═════ Data shown ═════

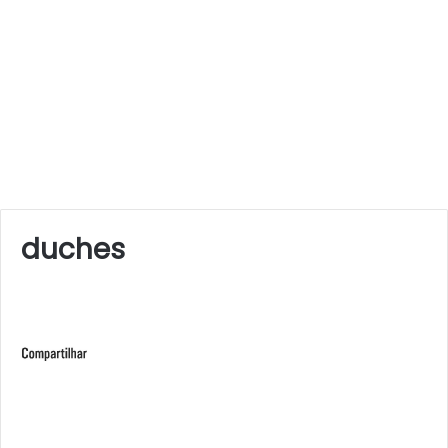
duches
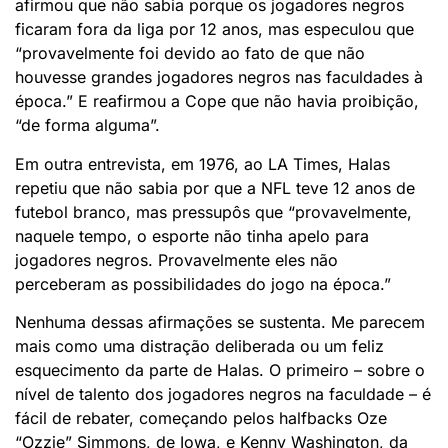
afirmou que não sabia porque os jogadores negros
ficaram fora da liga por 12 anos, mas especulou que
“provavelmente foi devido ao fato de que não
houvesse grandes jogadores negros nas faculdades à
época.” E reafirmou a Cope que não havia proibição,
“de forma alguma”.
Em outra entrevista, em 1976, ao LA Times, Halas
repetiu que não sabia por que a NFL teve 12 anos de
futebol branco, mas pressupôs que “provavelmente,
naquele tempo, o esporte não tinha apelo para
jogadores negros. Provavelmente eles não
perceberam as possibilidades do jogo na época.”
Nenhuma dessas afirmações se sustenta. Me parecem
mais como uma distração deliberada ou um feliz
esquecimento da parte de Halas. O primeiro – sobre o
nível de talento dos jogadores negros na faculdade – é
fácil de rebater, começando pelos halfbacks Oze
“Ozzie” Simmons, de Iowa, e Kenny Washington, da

═════
═════ Data shown ═════

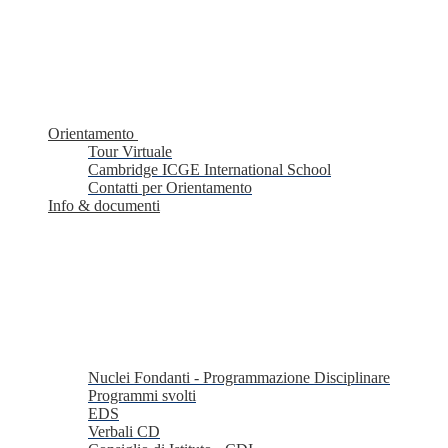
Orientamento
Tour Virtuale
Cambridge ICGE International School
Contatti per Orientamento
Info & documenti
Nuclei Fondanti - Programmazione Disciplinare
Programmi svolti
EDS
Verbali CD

═════

» **Task goal**:
The word is "Orientamento". Copy every line above where it appears.

» **Task solution**:
Orientamento
Contatti per Orientamento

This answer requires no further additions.